> WORK ITEM
Go to the line containing "gel, para prevenção ao COVID-19." in the records below and print it and every following line exactly, on through the line containing "30/07/2020 - EXTRATO", then stop.
□ □ □ □
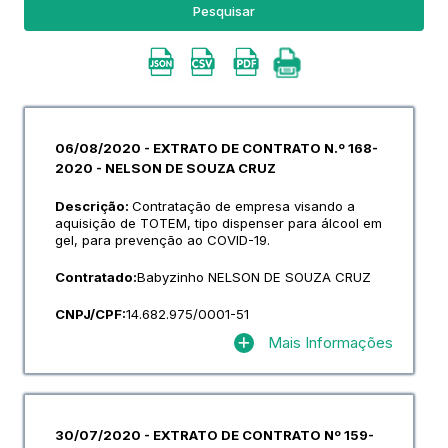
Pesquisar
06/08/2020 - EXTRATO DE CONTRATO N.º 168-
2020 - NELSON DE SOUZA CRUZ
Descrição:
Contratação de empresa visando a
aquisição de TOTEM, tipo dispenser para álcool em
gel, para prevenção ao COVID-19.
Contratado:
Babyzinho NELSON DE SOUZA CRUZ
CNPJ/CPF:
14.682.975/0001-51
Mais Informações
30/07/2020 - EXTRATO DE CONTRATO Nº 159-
□ □ □ □
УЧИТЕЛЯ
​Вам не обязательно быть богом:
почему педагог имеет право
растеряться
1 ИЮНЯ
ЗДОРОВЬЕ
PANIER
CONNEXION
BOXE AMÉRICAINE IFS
□ □ □ □
> ANSWER TO THE PROBLEM
gel, para prevenção ao COVID-19.
Contratado:
Babyzinho NELSON DE SOUZA CRUZ
CNPJ/CPF:
14.682.975/0001-51
Mais Informações
30/07/2020 - EXTRATO DE CONTRATO Nº 159-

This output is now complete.